A sub-set of the expert peer reviewers
recommended combining the historic
satellite imagery with other information
on land use change drivers (e.g.,
transportation infrastructure, poverty
rates, opportunity costs) as an
additional means to estimate the types
of land affected. Consideration of these
types of information could potentially
address two conceptual issues with the
use of satellite imagery in this analysis:
First, biofuel-induced land use change
could affect different types of land than
the generic agricultural expansion
captured by the historic data; and
second, future land use change patterns
may differ from historic patterns. Our
concerns with the first issue are allayed
to some degree by one of the peer
reviewers who observed, ‘‘While it is
theoretically possible that the changes
in land use resulting from biofuel
production occur in ecosystems or
regions that would not be the ones
affected by other drivers, this doesn’t
appear very likely.’’ 170 Furthermore, the
economic drivers of land use change are
to a large degree captured by the
economic models that are used in our
analysis. For example, the FAPRI–CARD
model considers economic drivers in its
projections of where and how much
crop production will change as a result
of specifically biofuel-induced changes.
The second issue is also addressed to
some degree by the FAPRI–CARD model
which includes baseline forecasts of
future international agricultural,
economic and demographic conditions.
Furthermore, as discussed above, we
used the most recently available satellite
data sets in order to capture the most
current land use change drivers.
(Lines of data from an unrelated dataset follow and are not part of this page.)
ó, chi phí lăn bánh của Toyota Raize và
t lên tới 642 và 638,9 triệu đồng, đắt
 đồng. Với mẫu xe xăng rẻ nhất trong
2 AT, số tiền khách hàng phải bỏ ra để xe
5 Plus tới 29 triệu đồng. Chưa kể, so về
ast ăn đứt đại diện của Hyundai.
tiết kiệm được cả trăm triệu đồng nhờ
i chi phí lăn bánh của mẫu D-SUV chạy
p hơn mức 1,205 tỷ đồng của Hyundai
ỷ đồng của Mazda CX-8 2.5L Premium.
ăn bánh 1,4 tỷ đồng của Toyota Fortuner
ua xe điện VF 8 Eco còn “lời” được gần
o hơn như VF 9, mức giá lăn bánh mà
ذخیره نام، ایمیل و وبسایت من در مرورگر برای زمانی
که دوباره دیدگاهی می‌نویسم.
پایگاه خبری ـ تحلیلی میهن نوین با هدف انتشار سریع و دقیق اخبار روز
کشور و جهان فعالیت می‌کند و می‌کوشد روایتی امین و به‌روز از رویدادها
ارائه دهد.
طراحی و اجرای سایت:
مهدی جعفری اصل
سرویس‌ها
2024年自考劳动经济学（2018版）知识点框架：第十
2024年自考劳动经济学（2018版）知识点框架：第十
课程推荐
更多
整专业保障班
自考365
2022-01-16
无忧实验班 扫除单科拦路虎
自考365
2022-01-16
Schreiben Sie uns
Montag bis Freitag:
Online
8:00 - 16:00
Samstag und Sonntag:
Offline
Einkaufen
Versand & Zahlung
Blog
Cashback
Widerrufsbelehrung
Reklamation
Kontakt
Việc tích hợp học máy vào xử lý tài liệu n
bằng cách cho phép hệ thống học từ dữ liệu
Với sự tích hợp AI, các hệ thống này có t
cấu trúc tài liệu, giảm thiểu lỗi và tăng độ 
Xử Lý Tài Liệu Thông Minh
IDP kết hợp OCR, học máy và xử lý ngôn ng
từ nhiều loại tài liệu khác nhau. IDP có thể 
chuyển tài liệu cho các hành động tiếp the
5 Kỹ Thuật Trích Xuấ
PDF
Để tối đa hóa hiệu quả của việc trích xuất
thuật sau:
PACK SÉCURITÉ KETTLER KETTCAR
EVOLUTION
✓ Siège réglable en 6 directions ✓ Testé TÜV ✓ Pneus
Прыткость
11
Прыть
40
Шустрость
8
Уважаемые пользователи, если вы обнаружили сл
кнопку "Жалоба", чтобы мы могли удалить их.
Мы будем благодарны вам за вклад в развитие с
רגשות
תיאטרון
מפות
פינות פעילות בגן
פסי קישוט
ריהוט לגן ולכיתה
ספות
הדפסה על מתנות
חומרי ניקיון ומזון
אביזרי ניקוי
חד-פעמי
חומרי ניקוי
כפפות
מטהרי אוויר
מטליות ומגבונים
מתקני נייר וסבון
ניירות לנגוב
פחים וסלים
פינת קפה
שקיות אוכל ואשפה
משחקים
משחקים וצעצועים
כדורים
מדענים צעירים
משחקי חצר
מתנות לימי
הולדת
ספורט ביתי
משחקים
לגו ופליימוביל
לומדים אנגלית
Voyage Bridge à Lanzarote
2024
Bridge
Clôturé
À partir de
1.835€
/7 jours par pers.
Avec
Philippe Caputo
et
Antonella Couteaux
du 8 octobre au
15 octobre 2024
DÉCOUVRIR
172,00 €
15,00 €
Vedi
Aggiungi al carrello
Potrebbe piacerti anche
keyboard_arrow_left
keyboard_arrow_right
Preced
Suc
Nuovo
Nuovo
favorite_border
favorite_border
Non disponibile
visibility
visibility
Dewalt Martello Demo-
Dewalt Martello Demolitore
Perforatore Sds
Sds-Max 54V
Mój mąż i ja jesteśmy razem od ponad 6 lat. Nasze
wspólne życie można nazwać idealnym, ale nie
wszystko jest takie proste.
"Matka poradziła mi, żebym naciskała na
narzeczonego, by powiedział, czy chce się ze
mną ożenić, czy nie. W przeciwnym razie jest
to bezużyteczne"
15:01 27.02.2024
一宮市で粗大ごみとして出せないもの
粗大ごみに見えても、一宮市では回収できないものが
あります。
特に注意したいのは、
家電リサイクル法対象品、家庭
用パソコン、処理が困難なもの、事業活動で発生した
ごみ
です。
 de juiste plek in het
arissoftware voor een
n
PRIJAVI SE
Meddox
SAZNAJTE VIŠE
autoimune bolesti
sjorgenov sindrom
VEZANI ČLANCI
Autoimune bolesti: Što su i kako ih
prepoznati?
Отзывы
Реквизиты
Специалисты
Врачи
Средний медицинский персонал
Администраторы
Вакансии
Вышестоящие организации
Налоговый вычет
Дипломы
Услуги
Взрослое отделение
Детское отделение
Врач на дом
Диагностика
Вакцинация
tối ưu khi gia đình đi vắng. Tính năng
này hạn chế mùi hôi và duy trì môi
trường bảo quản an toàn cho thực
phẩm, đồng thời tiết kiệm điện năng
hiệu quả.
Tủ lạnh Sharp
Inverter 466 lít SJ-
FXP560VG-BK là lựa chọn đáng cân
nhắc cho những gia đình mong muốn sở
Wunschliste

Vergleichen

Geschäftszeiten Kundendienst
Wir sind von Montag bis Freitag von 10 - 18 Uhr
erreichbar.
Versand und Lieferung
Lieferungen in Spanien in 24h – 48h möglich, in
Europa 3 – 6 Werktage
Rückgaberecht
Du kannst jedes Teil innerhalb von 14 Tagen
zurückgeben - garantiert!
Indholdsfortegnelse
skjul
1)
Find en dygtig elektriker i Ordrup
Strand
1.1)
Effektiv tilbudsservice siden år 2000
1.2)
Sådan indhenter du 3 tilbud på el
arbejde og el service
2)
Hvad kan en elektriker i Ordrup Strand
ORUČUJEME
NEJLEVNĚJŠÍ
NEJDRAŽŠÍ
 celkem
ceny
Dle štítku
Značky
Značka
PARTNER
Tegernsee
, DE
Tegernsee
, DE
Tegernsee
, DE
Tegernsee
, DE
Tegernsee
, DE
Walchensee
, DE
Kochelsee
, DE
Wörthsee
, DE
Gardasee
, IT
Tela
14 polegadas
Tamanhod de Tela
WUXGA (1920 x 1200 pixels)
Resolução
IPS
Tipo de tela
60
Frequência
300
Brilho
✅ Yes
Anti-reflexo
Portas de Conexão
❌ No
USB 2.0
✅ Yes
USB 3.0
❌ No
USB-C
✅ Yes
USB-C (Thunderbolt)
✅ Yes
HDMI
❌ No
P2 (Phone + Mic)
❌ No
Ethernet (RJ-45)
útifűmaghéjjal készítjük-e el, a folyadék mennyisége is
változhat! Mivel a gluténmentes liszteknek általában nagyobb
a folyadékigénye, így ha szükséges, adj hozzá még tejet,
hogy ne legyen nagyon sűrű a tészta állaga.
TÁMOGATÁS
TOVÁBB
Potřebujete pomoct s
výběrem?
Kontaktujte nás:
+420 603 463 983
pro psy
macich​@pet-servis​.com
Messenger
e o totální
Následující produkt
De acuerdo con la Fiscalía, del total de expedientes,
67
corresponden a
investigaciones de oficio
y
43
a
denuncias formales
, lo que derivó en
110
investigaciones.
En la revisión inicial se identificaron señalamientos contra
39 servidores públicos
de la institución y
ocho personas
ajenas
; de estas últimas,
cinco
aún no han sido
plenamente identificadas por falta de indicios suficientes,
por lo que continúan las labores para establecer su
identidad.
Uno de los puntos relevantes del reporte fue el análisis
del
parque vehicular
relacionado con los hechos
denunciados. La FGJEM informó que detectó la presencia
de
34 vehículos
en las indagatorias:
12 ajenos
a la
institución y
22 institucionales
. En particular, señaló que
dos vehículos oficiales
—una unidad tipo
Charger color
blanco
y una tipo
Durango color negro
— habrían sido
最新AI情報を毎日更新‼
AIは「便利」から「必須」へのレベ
Thus,
while we think that these issues are
currently addressed to a scientifically
justifiable degree for the purposes of
this analysis, we recognize that these are
areas for future investigation, and we
have tried to capture the uncertainty
from these factors in uncertainty and
sensitivity analyses as described below.
While EPA has made significant
improvements to the methodology in
response to peer review comments, the
use of satellite data for forecasting land
use changes is a key area of uncertainty
in the analysis. To facilitate substantive
comments on the impact of uncertainty
in international land use changes, and
how to address the uncertainty, the
proposed rule highlighted areas of
170 Peer Review Report, Emissions from Land Use
Change due to Increased Biofuel Production:
Satellite Imagery and Emissions Factor Analysis,
July 31, 2009, p. 2.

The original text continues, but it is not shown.